My Adventures in Coding

April 13, 2016

SQL Server – Get Sizes of All Tables and Indexes in a Database

Filed under: SQL,SQL Server — Brian @ 9:51 pm
Tags: , , , ,

Even though there are great tools in SQL Server Management Studio that give you a wealth of information about all of your tables and indexes, I still find it handy to have a script I can use to quickly check the current state of all tables and indexes in a database.

Size of each Table (Including Indexes)

This query gives you a total size for each table in KB including all of the indexes on that table. The query shows the table name, row count, total space, and total space used by the table and its indexes.

SELECT
    t.[Name] AS TableName,
    p.[rows] AS [RowCount],
    SUM(a.total_pages) * 8 AS TotalSpaceKB,
    SUM(a.used_pages) * 8 AS UsedSpaceKB
FROM sys.tables t
INNER JOIN sys.indexes i ON t.OBJECT_ID = i.object_id
INNER JOIN sys.partitions p ON i.object_id = p.OBJECT_ID AND i.index_id = p.index_id
INNER JOIN sys.allocation_units a ON p.partition_id = a.container_id
WHERE t.is_ms_shipped = 0 AND i.OBJECT_ID > 255
GROUP BY t.[Name], p.[Rows]
ORDER BY t.[Name]

Size of each Index

This query shows the total size in KB of each index in the database.
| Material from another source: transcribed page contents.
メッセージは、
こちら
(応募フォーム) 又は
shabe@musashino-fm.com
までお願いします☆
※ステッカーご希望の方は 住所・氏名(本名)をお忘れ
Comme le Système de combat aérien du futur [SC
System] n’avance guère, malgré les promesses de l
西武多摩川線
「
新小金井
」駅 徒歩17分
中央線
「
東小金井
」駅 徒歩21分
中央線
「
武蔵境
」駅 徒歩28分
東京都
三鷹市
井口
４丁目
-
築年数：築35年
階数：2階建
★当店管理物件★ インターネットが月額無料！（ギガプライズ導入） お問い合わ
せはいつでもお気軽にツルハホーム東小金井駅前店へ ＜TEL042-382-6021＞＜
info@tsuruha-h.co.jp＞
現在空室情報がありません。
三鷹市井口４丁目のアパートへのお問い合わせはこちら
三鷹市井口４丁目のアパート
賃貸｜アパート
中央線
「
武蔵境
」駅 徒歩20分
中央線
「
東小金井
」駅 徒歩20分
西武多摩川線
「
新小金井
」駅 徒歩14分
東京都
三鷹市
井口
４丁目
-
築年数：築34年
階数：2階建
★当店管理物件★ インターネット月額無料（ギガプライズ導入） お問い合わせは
The query shows the name of each index, which table the index is on, and the total size of the index.

SELECT 
    i.[name] AS IndexName,
    t.[name] AS TableName,
    SUM(s.[used_page_count]) * 8 AS IndexSizeKB
FROM sys.dm_db_partition_stats AS s
INNER JOIN sys.indexes AS i ON s.[object_id] = i.[object_id] 
	AND s.[index_id] = i.[index_id]
INNER JOIN sys.tables t ON t.OBJECT_ID = i.object_id
GROUP BY i.[name], t.[name]
ORDER BY i.[name], t.[name]

I hope you find these queries useful!

January 5, 2016

SQL Server – How to write an Upsert using MERGE

Filed under: SQL,SQL Server — Brian @ 8:35 pm
Tags: , , , ,

Normally, when you want an application to INSERT a row to a table if it does not exist or UPDATE it if it does exist, your application must first do a SELECT to check if the row exists, which is the standard SELECT-UPDATE-INSERT pattern. The down side to this pattern is it requires two database round trips instead of one.
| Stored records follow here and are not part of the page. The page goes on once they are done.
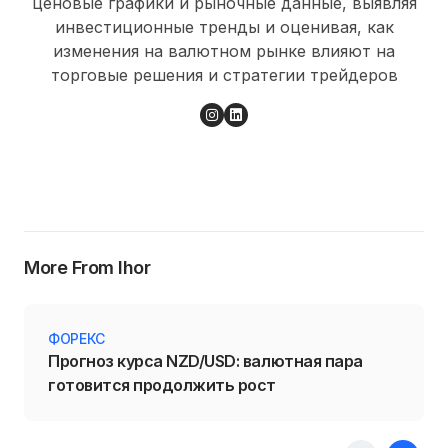
ценовые графики и рыночные данные, выявляя
инвестиционные тренды и оценивая, как
изменения на валютном рынке влияют на
торговые решения и стратегии трейдеров
More From Ihor
ФОРЕКС
Прогноз курса NZD/USD: валютная пара
готовится продолжить рост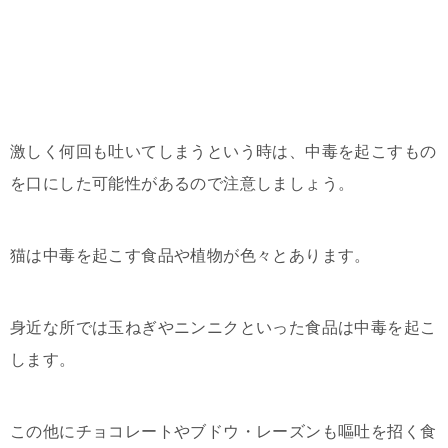
激しく何回も吐いてしまうという時は、中毒を起こすもの
を口にした可能性があるので注意しましょう。
猫は中毒を起こす食品や植物が色々とあります。
身近な所では玉ねぎやニンニクといった食品は中毒を起こ
します。
この他にチョコレートやブドウ・レーズンも嘔吐を招く食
Now, over the years I have worked with document stores such as MongoDB and really enjoyed the freedom to be able to make a single call to the database and be able to ADD/REPLACE a document, without having to check if it exists.
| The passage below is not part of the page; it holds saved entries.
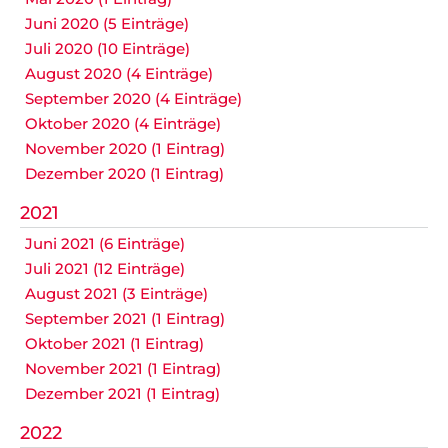
Juni 2020 (5 Einträge)
Juli 2020 (10 Einträge)
August 2020 (4 Einträge)
September 2020 (4 Einträge)
Oktober 2020 (4 Einträge)
November 2020 (1 Eintrag)
Dezember 2020 (1 Eintrag)
2021
Juni 2021 (6 Einträge)
Juli 2021 (12 Einträge)
August 2021 (3 Einträge)
September 2021 (1 Eintrag)
Oktober 2021 (1 Eintrag)
November 2021 (1 Eintrag)
Dezember 2021 (1 Eintrag)
2022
Fortunately in SQL Server 2008, the MERGE function was introduced.

MERGE allows you to make only a single database round trip when you want to INSERT a row if it does not exist, or UPDATE it if it does. The following is a simple example showing how to use the MERGE statement.

Quick Start

So if you just want a quick example to get you started then here you go. In this example the table “ClientData” is the one being updated.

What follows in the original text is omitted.